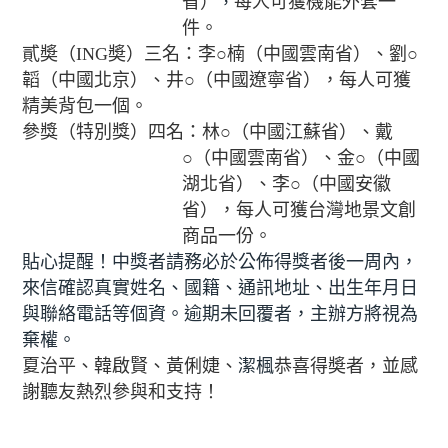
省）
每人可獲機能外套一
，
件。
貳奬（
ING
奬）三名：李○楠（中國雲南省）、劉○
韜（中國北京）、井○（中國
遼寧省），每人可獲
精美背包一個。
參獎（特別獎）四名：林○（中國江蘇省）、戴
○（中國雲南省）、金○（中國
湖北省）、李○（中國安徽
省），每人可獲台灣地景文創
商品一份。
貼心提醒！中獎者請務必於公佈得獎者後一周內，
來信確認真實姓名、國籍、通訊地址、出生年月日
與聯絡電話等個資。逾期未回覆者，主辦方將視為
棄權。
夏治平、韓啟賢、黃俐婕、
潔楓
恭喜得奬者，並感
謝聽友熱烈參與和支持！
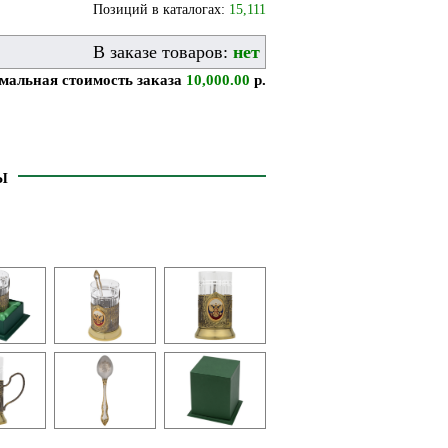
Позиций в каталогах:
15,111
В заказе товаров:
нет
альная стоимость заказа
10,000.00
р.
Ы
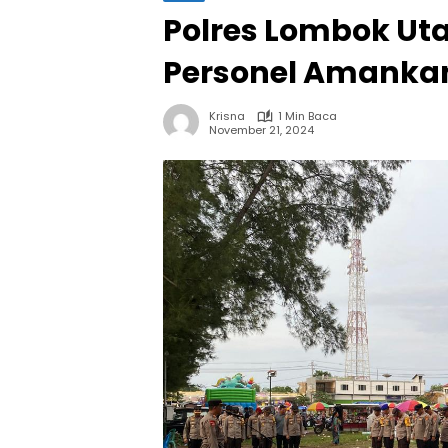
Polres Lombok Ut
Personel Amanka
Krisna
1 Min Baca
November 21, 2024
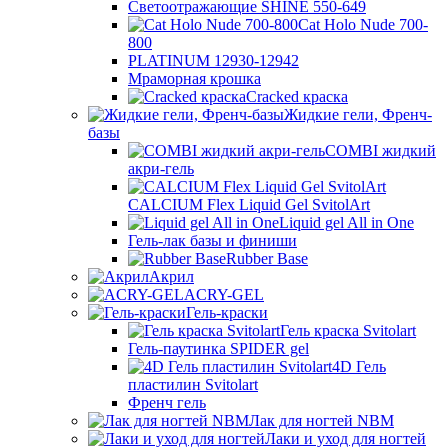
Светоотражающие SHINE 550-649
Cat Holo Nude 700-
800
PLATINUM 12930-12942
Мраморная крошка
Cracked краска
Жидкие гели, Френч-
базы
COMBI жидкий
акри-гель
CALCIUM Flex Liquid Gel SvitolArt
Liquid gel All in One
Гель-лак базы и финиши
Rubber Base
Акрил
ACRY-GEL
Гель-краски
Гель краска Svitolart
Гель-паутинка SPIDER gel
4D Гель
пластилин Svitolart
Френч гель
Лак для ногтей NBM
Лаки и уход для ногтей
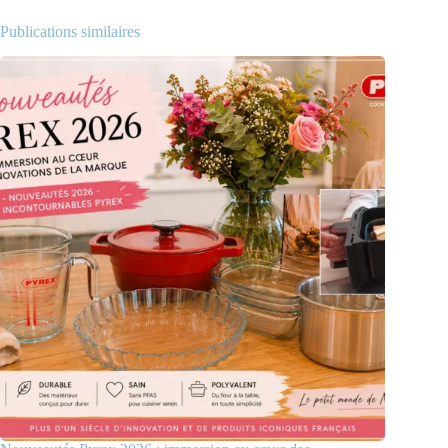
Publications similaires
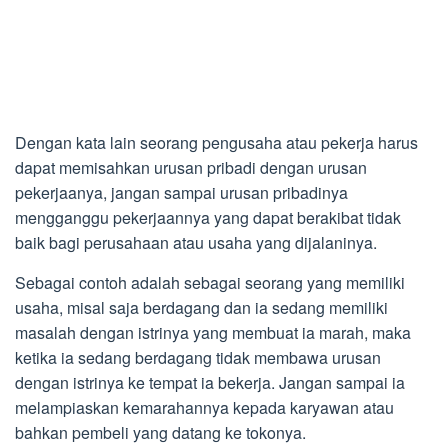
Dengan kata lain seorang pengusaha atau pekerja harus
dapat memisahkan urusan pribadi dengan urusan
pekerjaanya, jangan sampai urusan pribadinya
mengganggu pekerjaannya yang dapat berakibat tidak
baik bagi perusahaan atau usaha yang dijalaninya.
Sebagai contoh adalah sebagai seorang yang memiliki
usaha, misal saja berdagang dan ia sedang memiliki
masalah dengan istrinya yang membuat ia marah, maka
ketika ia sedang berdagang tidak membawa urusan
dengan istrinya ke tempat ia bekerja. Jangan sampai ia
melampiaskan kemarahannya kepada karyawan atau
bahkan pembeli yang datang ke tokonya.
---
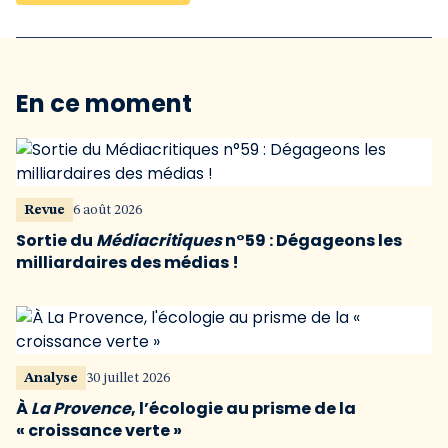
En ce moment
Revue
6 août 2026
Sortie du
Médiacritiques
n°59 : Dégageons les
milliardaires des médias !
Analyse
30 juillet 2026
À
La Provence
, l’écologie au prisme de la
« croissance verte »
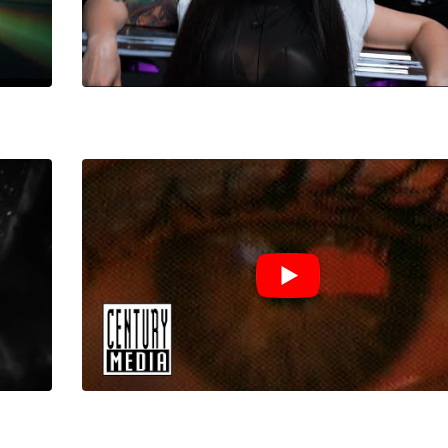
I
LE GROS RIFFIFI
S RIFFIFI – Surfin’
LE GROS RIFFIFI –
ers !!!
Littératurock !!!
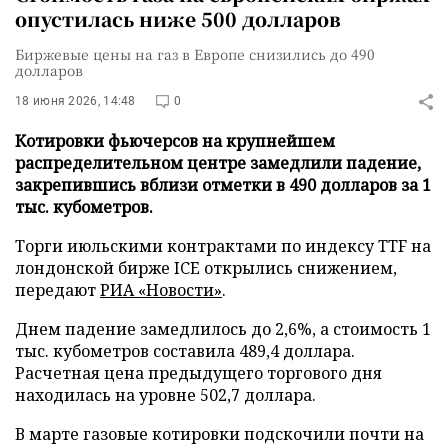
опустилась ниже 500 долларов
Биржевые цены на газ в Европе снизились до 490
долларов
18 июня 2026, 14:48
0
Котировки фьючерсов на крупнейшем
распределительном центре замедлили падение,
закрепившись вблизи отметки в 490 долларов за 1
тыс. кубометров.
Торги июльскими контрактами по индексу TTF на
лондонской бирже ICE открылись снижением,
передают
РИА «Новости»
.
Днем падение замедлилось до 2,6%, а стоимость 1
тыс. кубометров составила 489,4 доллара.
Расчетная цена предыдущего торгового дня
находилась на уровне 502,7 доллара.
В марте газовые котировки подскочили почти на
---
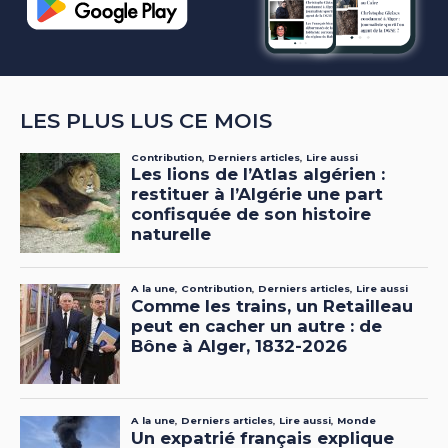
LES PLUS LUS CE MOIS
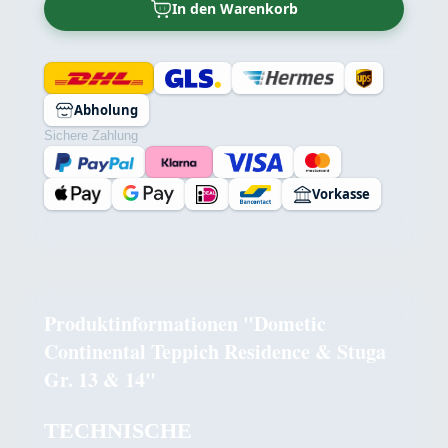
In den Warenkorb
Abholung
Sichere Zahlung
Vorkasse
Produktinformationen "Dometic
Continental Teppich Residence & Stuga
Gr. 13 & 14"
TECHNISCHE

■ **Instructions for the task**
Please repeat the lines of the material above exactly, starting with the line that contains "湖北省）、李○（中國安徽" and ending with the line that contains "mengganggu pekerjaannya yang". Leave the pictures out.

■ **Exercise answer**
湖北省）、李○（中國安徽
省），每人可獲台灣地景文創
商品一份。
貼心提醒！中獎者請務必於公佈得獎者後一周內，
來信確認真實姓名、國籍、通訊地址、出生年月日
與聯絡電話等個資。逾期未回覆者，主辦方將視為
棄權。
夏治平、韓啟賢、黃俐婕、
潔楓
恭喜得奬者，並感
謝聽友熱烈參與和支持！
Позиций в каталогах:
15,111
В заказе товаров:
нет
альная стоимость заказа
10,000.00
р.
Ы
Polres Lombok Ut
Personel Amanka
Krisna
1 Min Baca
November 21, 2024
Светоотражающие SHINE 550-649
Cat Holo Nude 700-
800
PLATINUM 12930-12942
Мраморная крошка
Cracked краска
Жидкие гели, Френч-
базы
COMBI жидкий
акри-гель
CALCIUM Flex Liquid Gel SvitolArt
Liquid gel All in One
Гель-лак базы и финиши
Rubber Base
Акрил
ACRY-GEL
Гель-краски
Гель краска Svitolart
Гель-паутинка SPIDER gel
4D Гель
пластилин Svitolart
Френч гель
Лак для ногтей NBM
Лаки и уход для ногтей
Publications similaires
Dengan kata lain seorang pengusaha atau pekerja harus
dapat memisahkan urusan pribadi dengan urusan
pekerjaanya, jangan sampai urusan pribadinya
mengganggu pekerjaannya yang dapat berakibat tidak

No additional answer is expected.